Gegenüber der Frauenbewegung hat das autoritäre Philistertum eine besonders große Rolle gespielt. Und nicht bloß in der Praxis des bürgerlichen Lebens. Nirgends macht sich die unkritische Normenphilisterei so breit wie in der Literatur über »das Weib«. Die meisten Darstellungen gehen eher dahin, für das Weib generelle Bestimmungen aufzustellen und Normen der psychischen Geschlechtsdifferenzierung abzugrenzen, als der Individualität den angemessenen Platz einzuräumen. Nicht eine Formel für die unendliche Mannigfaltigkeit der individuellen Entwicklung ist das Ziel, sondern ein allgemeingültiges Kriterium, das die Lebensbedingungen des Individuums nach dem Geschlecht bestimmen und seine Stellung in der menschlichen Gesellschaft festlegen soll. Man sieht: das Bedürfnis nach der gesetzgeberischen Norm überwiegt bei jenen, die auf der Linie der konservativen Geistigkeit stehen, das Bedürfnis nach objektiver Erkenntnis; und selbst den freien Geistern unter den Männern geschieht es nur zu häufig, daß sie keine subtile Scheidung zwischen ihrem persönlichen Empfinden und ihrem kritischen Denken herstellen. Viele hervorragende Männer, die ihrer geistigen Richtung nach durchaus der freien Geistigkeit angehören, sind gegenüber dem weiblichen Geschlecht Philister.
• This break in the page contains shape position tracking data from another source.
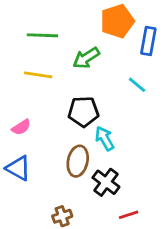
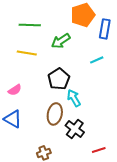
cyan line: (137, 85) -> (97, 60), turned -64
black pentagon: (83, 112) -> (59, 79), turned -30
red line: (129, 215) -> (99, 150), moved

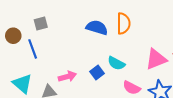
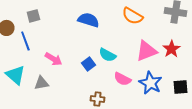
orange semicircle: (123, 23) -> (132, 16), moved, turned 120
pink arrow: (67, 77) -> (53, 59), moved, turned 48

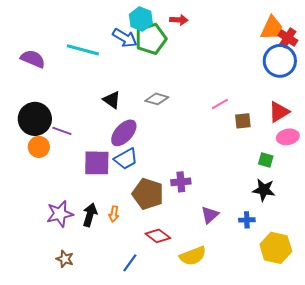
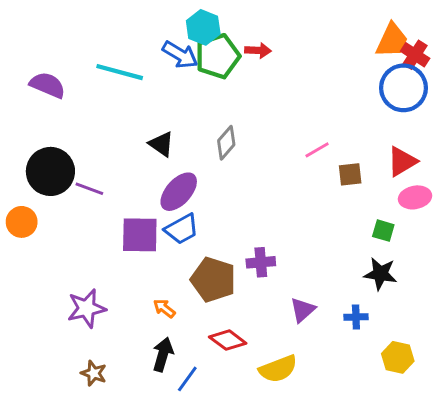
red arrow: (179, 20) -> (258, 50), moved
gray diamond: (157, 99) -> (226, 143), turned -65
orange circle: (39, 147) -> (22, 222), moved
orange arrow: (114, 214) -> (164, 308), turned 119
black arrow: (90, 215) -> (163, 354), moved
yellow hexagon: (276, 248) -> (398, 357), size x0.7

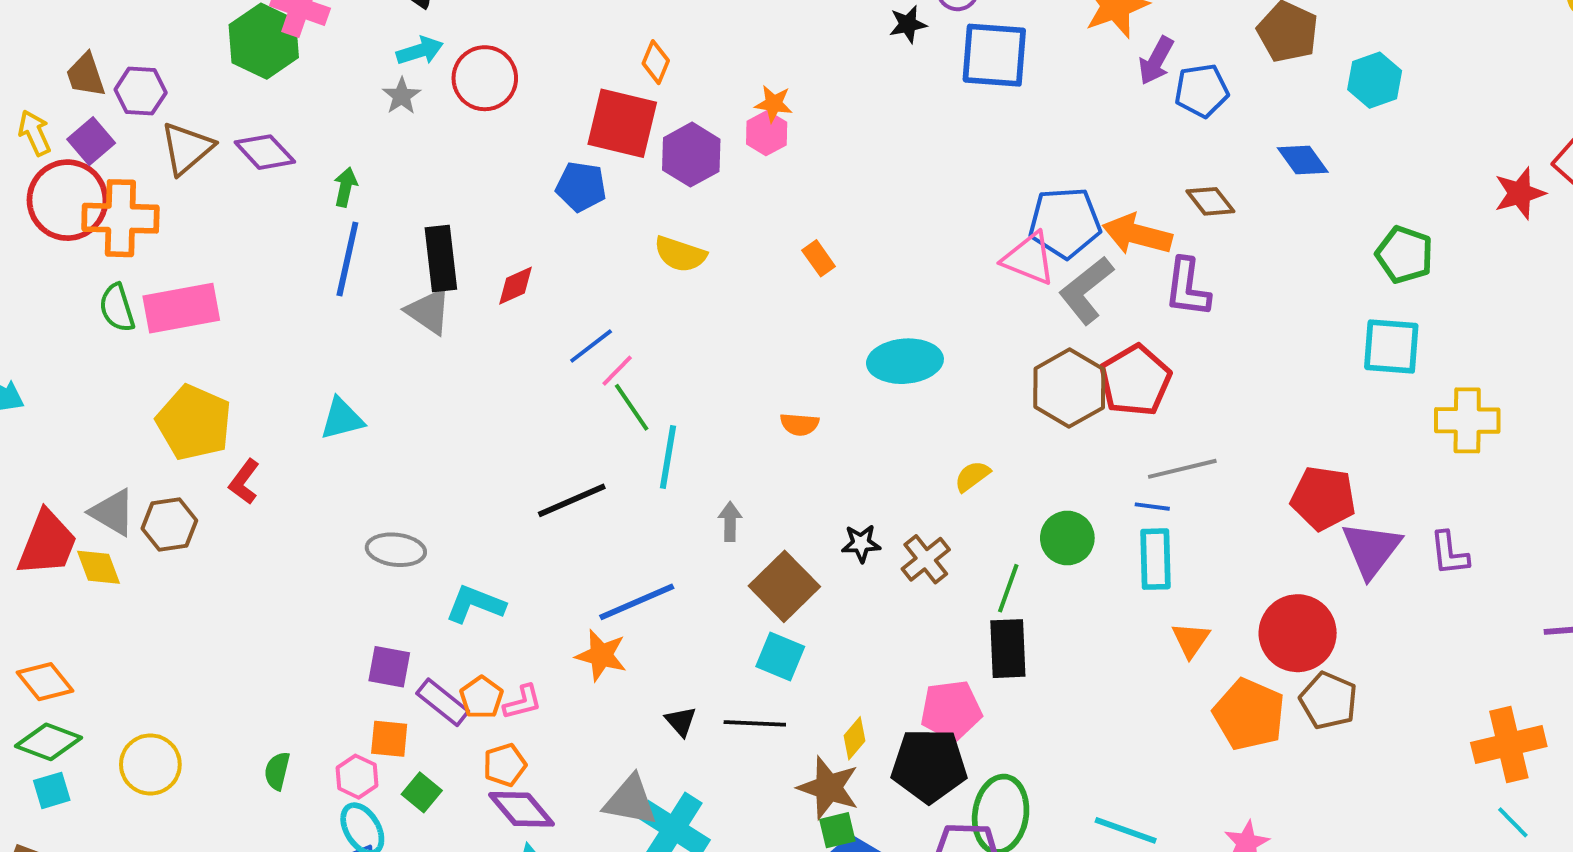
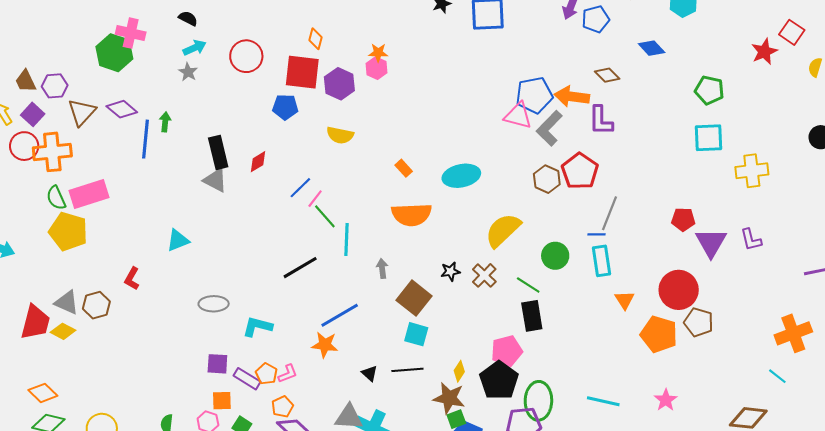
red circle: (485, 78) -> (246, 56), moved
red circle: (67, 200) -> (24, 146), size x0.7
orange rectangle: (819, 258) -> (404, 168), moved
blue line: (347, 259) -> (145, 139), moved
brown hexagon: (1069, 388) -> (547, 179), size x0.7
yellow pentagon: (194, 423) -> (68, 231), moved
orange semicircle: (800, 424) -> (412, 215), size x2.0
gray line: (1182, 469) -> (610, 213), turned -48
yellow semicircle: (972, 476) -> (503, 230), size x2.0
red pentagon: (1323, 498) -> (683, 219), size x0.7
yellow diamond: (98, 567) -> (63, 331), turned -35
green line: (1008, 588) -> (528, 285), turned -70
black pentagon: (929, 766) -> (499, 380), turned -30
cyan line: (1513, 822) -> (777, 376), moved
Die Gründe dafür liegen in der Wesensbeschaffenheit einer gewissen Art Männlichkeit; es ist ihre Erotik, die sie zum Mißbrauch der normativen Gewalt verleitet.

Das progressive Individuum weiblichen Geschlechtes muß also die Tyrannei der Norm zwiefach erdulden: es hat wider sich die Norm, die sich die herrischen Männernaturen vom Weibe geschaffen haben, und es hat wider sich die Norm, die als Resultante der weiblichen Durchschnittsbeschaffenheit regiert. Nicht nach seinen eigenen Eigenschaften wird es in seiner sozialen Stellung taxiert, sondern nach den Eigenschaften der Dutzendmenschen seines Geschlechtes, nicht nach dem, was es selbst ist, sondern nach dem, was am häufigsten vorkommt, was für die Oberflächen-Beobachtung am ehesten in die Augen springt, was als das Typische gilt. Wenn gegenwärtig die Auflehnung gegen diese Majorisierung, der im allgemeinen der einzelne Mann ebenso ausgesetzt ist wie die einzelne Frau, hauptsächlich unter dem weiblichen Geschlecht hervortritt, so ist das nicht zuletzt darauf zurückzuführen, daß der normative Typus den Mann so weit zu allen Freiheiten und Vorteilen seiner Klasse berechtigt, wie Staat und Gesellschaft in ihrer gegenwärtigen Form sie überhaupt gewähren. Dieser Typus kann einem geräumigen Panzer verglichen werden, der nach dem größten Maße zugeschnitten ist, vielleicht für den Schwächeren unbequem, doch für den Starken kein Hindernis seines Wachstums. Der normative Typus des Weibes hingegen gestattet der Entfaltung des Individuellen viel geringeren Spielraum: er ist privativ in seinen Wirkungen, ein beengendes Mieder, das von der Individualität zersprengt werden muß, wenn sie nicht ersticken will.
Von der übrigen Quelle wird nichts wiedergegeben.